Его действительно пощадили. Времена были уже просвещенные, зачем казнить ребенка, когда кара пала на целый род? Скьольды, этот позорный пережиток варварского прошлого, навсегда лишались дворянского достоинства, герб вычеркнут из Бархатных книг, а земли перешли короне, даже не герцогской, а императорской, и в качестве коронного владения запустели.

После этого несчастного отрока можно было и пожалеть, и даже великодушно дать ему образование за счет казны…

Знаю одно (хотя мне этого никогда не рассказывали): в тот день, когда императорские пушки превратили родителей отца и всех его близких и домочадцев в кровавое месиво, а его самого полуживым извлекли из-под развалин, что-то навсегда переломилось в его душе. С тех пор он старался жить честно, тихо и неприметно.

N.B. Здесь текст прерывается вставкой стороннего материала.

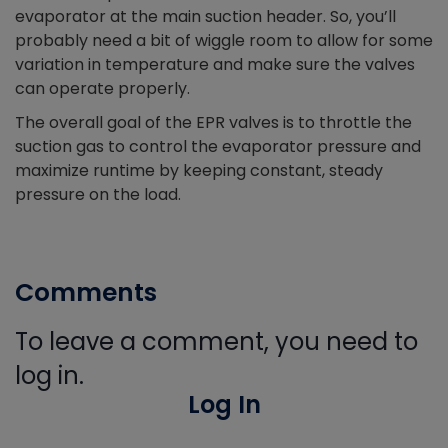
evaporator at the main suction header. So, you’ll
probably need a bit of wiggle room to allow for some
variation in temperature and make sure the valves
can operate properly.
The overall goal of the EPR valves is to throttle the
suction gas to control the evaporator pressure and
maximize runtime by keeping constant, steady
pressure on the load.
Comments
To leave a comment, you need to
log in.
Log In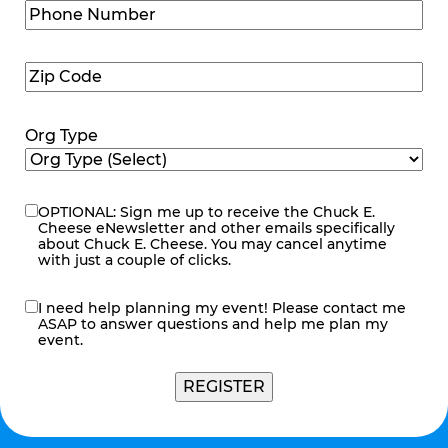
Phone
Number
(Required)
Zip
Code
(Required)
Org Type
OPTIONAL: Sign me up to receive the Chuck E.
eNewsletter
Cheese eNewsletter and other emails specifically
about Chuck E. Cheese. You may cancel anytime
with just a couple of clicks.
I need help planning my event! Please contact me
contact
ASAP to answer questions and help me plan my
me
event.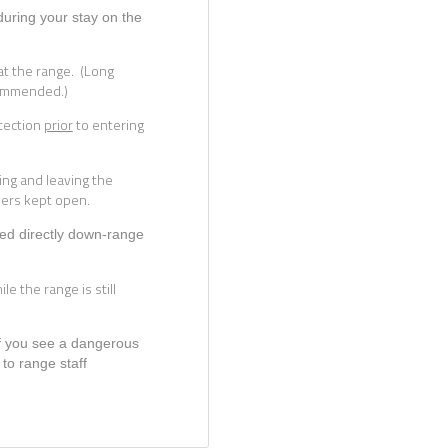
during your stay on the
t the range. (Long
commended.)
tection
prior
to entering
ing and leaving the
ders kept open.
nted directly down-range
le the range is still
If you see a dangerous
 to range staff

Но это его все равно не спасло.

— Как его звали?

Задумавшись, я забыла о присутствии Гейрреда из Тальви. Ладно, черт с тобой, любопытствуй за свои деньги…

— Рандвер Скьольд.

— Чем он занимался?

— Он был чиновником в Торговой палате Кинкара. А после женитьбы перешел управляющим к Тормунду Сигурдарсону.

— Это кто такой?

По-моему, Гейрред Тальви отлично знал кто и лишь проверял, не лгу ли я. Но я, к сожалению, не лгала.

— Владелец рудников. Компаньон Кортеров. Ну, если он еще прикинется, что не знает «Банкирского дома Кортеров»!

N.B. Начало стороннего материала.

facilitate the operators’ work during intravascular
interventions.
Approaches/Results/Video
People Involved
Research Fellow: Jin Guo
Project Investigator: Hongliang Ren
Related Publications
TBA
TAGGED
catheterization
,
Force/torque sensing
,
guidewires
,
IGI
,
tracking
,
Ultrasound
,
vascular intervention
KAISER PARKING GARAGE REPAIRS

— Зачем он к нему перешел?

Дурацкий вопрос. Почему люди уходят с казенной службы? Но на дурацкие вопросы следует отвечать предельно понятно.

— Там лучше платили.

— Как звали твою мать? — Он впервые оторвался от лицезрения сада и посмотрел на меня.

— Грейне Тезан. Она была приезжей с Юга. Не знаю, почему я это сказала. Может быть, в надежде побыстрей отвязаться.